Les seconds rôles convainquent aussi. Carl Ghazarossian interprète d’hilarants valets avec son ténor de caractère, volontairement nasal et pourtant pas désagréable. Aline Martin fait entendre, par sa courte intervention en mère d’Antonia, une voix ronde et belle. La chaude basse Luc Bertin-Hugault convainc en Crespel, désespéré de la mort de sa femme et de la maladie fatale de sa fille Antonia, bien que son Maître Luther souffre d’un léger manque de puissance pour surpasser le chœur et surtout l’orchestre. Enfin les interventions du ténor Raphaël Brémard (Spalanzani et Nathanaël) et du baryton Gilen Goicoechea (Hermann et Peter Shlemil) montrent deux voix agréables, des dictions soignées et de bons investissements scéniques.

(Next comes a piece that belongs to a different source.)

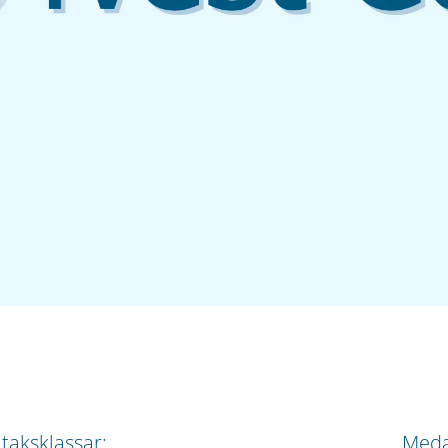
ltaksklassar:
Meda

À la direction du spectacle de ce soir, le premier chef invité de l’Opéra de Saint-Étienne, David Reiland, ne faillit pas, toujours animé d’une énergie incroyable, visible depuis la salle, particulièrement lors des préludes instrumentaux. Pourtant, le chef belge sait se montrer très tendre, souple et joliment phrasé, très attentif à celui des chanteurs, tant soliste que choriste. Sous sa baguette, l’Orchestre Symphonique Saint-Étienne Loire est un ensemble homogène, capable de passages puissants comme d’accompagnements qui savent se faire oublier – c’est l’idéal. Les parties solistes (quatuor à cordes, basson) pourraient cependant gagner en ampleur de son, en souplesse et en précision. Au tout début, le Chœur en coulisse est quasiment inaudible – les spectateurs du fond de la salle ou même au balcon n’ont certainement même pas remarqué que le chœur intervenait. Le chœur d’homme, particulièrement sollicité dès le prologue, laisse entendre quelques incertitudes, mais reste relativement bien homogène et surtout bien investit. La compréhension du texte a dû attendre que le premier acte se déroule pour s’améliorer. Les couleurs proposées lors de la très célèbre barcarolle, qui ouvre l’acte IV, sont très belles.
L’épilogue, qui n'est pas de la main d’Offenbach, propose une fin quasi religieuse en un choral splendide, à l’image de cette soirée stéphanoise.